I reviewed some proofs in the appendix and did not find major issues.

实验设计与分析

Experimental designs are OK, though it would be better if the authors could also compare RPE-square with more position embedding methods (e.g., RoPE) in the experiments.

补充材料

I briefly skimmed the proofs in the supplementary material but did not check the experiment details.

与现有文献的关系

Prior work by Abbe et al. (2023) has shown that several types of NNs converge to min-degree interpolators when trained by gradient descent; this work extends this result by showing that other types of NNs, including simplified attention models with position embeddings, may converge to min-degree interpolations under different bases in the function space.

The proposed RPE-Square is an ad-hoc improvement to RPE in mathematical reasoning problems.

遗漏的重要参考文献

To my knowledge, most of the related works are properly cited and discussed.

其他优缺点

Strengths: Theoretical results are clearly presented.

Weaknesses:

The paper is not very easy to read, especially for those who are not familiar with the prior work by Abbe et al. (2023).
Many definitions and results heavily build on those in Abbe et al. (2023), e.g., degree profile, min-degree interpolators, Theorem 2, and Corollary 1. Overall I think the theoretical contributions of the paper are somewhat incremental.
Many parts of the paper, in my opinion, are kind of disconnected:
- I did not get how Abstraction 1 is used in the theoretical results/proofs.
- The theory and the algorithm seem not connected; in fact, I think that Theorems 3 and 4 are not relevant to the proposed RPE-Square (which seems to have nothing to do with functional bases induced by the position embedding), nor are they relevant to Example 1 (regarding the mismatch between the problem scale and the input length) which serves as the main motivation of the paper.
I think that the main theoretical contributions of the paper, i.e., introducing min-degree interpolators under different bases, can only address very limited length generalization problems: for example, the target function in Example 3 only has degree 1. From my angle, introducing additional projections/linear operations cannot solve length generalization problems with higher-degree target functions, e.g., the one considered in Theorem 5.1 of Abbe et al. (2023).

其他意见或建议

In general, at this point my overall evaluations of this paper are as follows:

The theoretical contributions of the paper are rather incremental;
The proposed method RPE-Square is interesting but is only evaluated in limited settings;
The theory and algorithm seem disconnected.

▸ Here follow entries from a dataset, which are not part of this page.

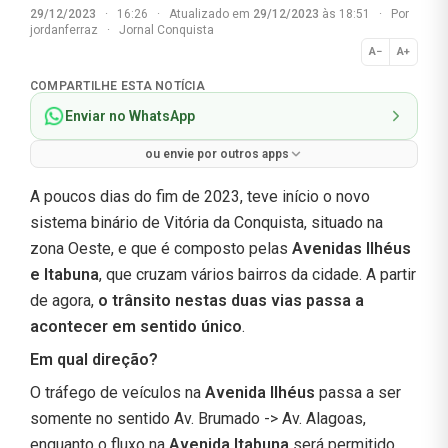
29/12/2023
·
16:26
·
Atualizado em
29/12/2023
às 18:51
·
Por
jordanferraz
·
Jornal Conquista
A−
A+
Normal
COMPARTILHE ESTA NOTÍCIA
Enviar no WhatsApp
ou envie por outros apps
A poucos dias do fim de 2023, teve início o novo
sistema binário de Vitória da Conquista, situado na
zona Oeste, e que é composto pelas
Avenidas Ilhéus
e Itabuna
, que cruzam vários bairros da cidade. A partir
de agora,
o trânsito nestas duas vias passa a
acontecer em sentido único
.
Em qual direção?
O tráfego de veículos na
Avenida Ilhéus
passa a ser
somente no sentido Av. Brumado -> Av. Alagoas,
enquanto o fluxo na
Avenida Itabuna
será permitido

I am now between weak accept and weak reject and decided to choose weak accept. Yet, I may also lower my rating if my main concerns are not well addressed in the rebuttal.

伦理审查问题

N/A

作者回复

2025-04-01

Thank you for your effort and insightful comments. We respond to your main concerns below. All experiments results are in the anonymous link: https://www.dropbox.com/scl/fi/52t23nfzev1lo1sq5dmyj/ICML_2025_5857_Rebuttal.pdf?rlkey=5nde6aampze744klvn0rsb3mp&st=37lg3nzo&dl=0.

The theoretical contributions of the paper are rather incremental.

Our main contribution is the LDHD generalization formulation (Abstraction 1), which offers a more precise characterization of length generalization by separating it into two challenges: (1) LDHD generalization in the latent space (which is inherent), and (2) data format nuisance. Under the formulation, we can derive the fundamental limitation of length generalization, explain the effectiveness of certain methods, and design novel position embeddings for challenging length generalization problem.

The theoretical results in Section 4 demonstrates how different model designs can introduce different inductive bias to handle LDHD generalization, only related to the LDHD generalization aspect in Abstraction 1.

While our Boolean analysis in Section 4 is technically inspired by the remarkable work of Abbe et al. (2023), our core novelty lies in Abstraction 1 and its implications, not in extending prior Boolean analysis.

The proposed method RPE-Square is interesting but is only evaluated in limited settings.

The theory and algorithm seem disconnected.

All components of our paper are built around Abstraction 1. Here’s how they connect: Section 3 focuses on the LDHD challenge and shows that length generalization requires prior knowledge. Section 4 illustrates how inductive bias can be introduced through model design to address the LDHD challenge. Section 5 consider practical length generalization techniques from the perspective of Abstraction 1. Section 5.1 explains the effectiveness of CoT as extending the latent space, which may promote LDHD generalization. Section 5.2 derive the position embedding design principle according to Abstraction 1, highlighting the importance of handling LDHD generalization in the latent space and the data format separately.

RPE-Square is designed closely following the principle implied by Abstraction 1. The inner "relative distance to some special token" is to handle the unaligned format. The outer "relative distance of relative distance to some special token" is to handle the LDHD generalization in the latent space, which is partially explained by the analysis of PLAA-GRPE. Further details are in Appendix D.1.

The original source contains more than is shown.